[[ Material shown, beginning ]]
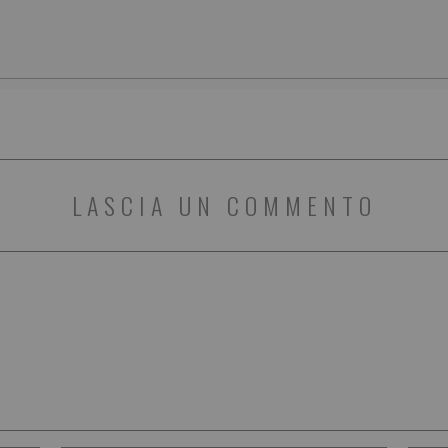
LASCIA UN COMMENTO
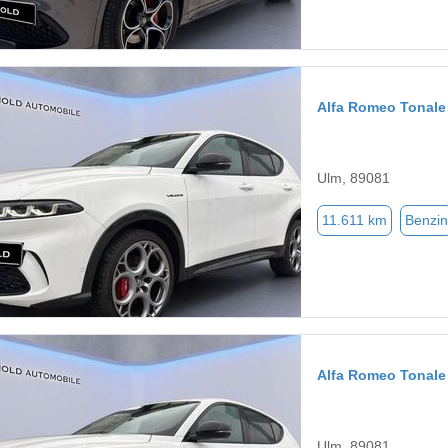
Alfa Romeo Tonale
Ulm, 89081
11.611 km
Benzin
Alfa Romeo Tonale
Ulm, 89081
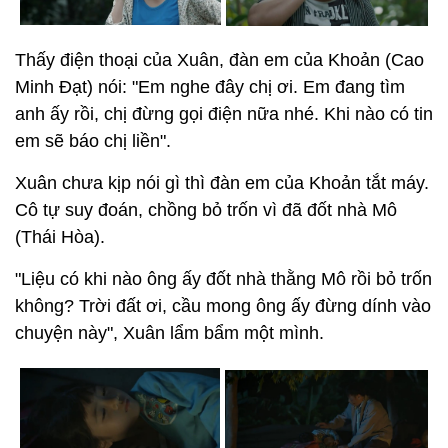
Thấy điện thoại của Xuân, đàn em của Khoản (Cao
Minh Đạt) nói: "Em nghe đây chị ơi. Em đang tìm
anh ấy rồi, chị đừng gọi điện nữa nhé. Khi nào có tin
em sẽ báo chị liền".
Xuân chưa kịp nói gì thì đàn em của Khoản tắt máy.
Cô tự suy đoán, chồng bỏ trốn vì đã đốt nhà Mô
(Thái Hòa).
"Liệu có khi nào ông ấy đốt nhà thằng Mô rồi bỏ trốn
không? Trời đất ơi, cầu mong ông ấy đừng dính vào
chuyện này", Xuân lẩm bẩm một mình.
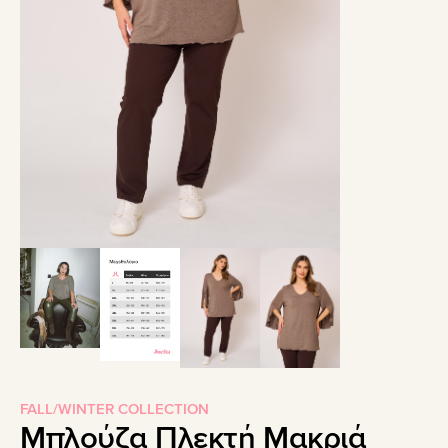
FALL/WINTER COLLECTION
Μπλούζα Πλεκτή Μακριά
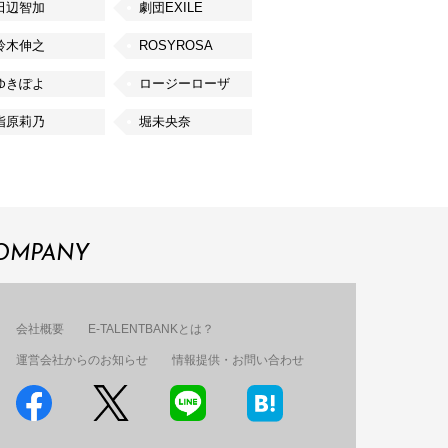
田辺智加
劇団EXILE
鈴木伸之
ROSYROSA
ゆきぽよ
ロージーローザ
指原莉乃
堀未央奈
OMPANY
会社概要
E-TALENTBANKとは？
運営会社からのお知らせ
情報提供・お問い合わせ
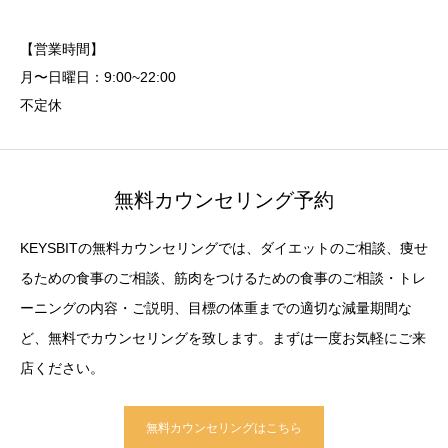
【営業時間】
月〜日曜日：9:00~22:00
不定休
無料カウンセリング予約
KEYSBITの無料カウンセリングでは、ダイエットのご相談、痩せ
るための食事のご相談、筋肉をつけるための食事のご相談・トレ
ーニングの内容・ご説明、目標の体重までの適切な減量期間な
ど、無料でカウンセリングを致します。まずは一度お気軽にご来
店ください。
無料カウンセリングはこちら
[[ Material shown, end ]]
### Required work
Print all of the entries word for word. Skip any images they contain.

### Task output
LASCIA UN COMMENTO
Alfa Romeo Tonale
Ulm, 89081
11.611 km
Benzin
Alfa Romeo Tonale
Ulm, 89081
Thấy điện thoại của Xuân, đàn em của Khoản (Cao
Minh Đạt) nói: "Em nghe đây chị ơi. Em đang tìm
anh ấy rồi, chị đừng gọi điện nữa nhé. Khi nào có tin
em sẽ báo chị liền".
Xuân chưa kịp nói gì thì đàn em của Khoản tắt máy.
Cô tự suy đoán, chồng bỏ trốn vì đã đốt nhà Mô
(Thái Hòa).
"Liệu có khi nào ông ấy đốt nhà thằng Mô rồi bỏ trốn
không? Trời đất ơi, cầu mong ông ấy đừng dính vào
chuyện này", Xuân lẩm bẩm một mình.
FALL/WINTER COLLECTION
Μπλούζα Πλεκτή Μακριά
田辺智加
劇団EXILE
鈴木伸之
ROSYROSA
ゆきぽよ
ロージーローザ
指原莉乃
堀未央奈
OMPANY
会社概要
E-TALENTBANKとは？
運営会社からのお知らせ
情報提供・お問い合わせ
【営業時間】
月〜日曜日：9:00~22:00
不定休
無料カウンセリング予約
KEYSBITの無料カウンセリングでは、ダイエットのご相談、痩せ
るための食事のご相談、筋肉をつけるための食事のご相談・トレ
ーニングの内容・ご説明、目標の体重までの適切な減量期間な
ど、無料でカウンセリングを致します。まずは一度お気軽にご来
店ください。
無料カウンセリングはこちら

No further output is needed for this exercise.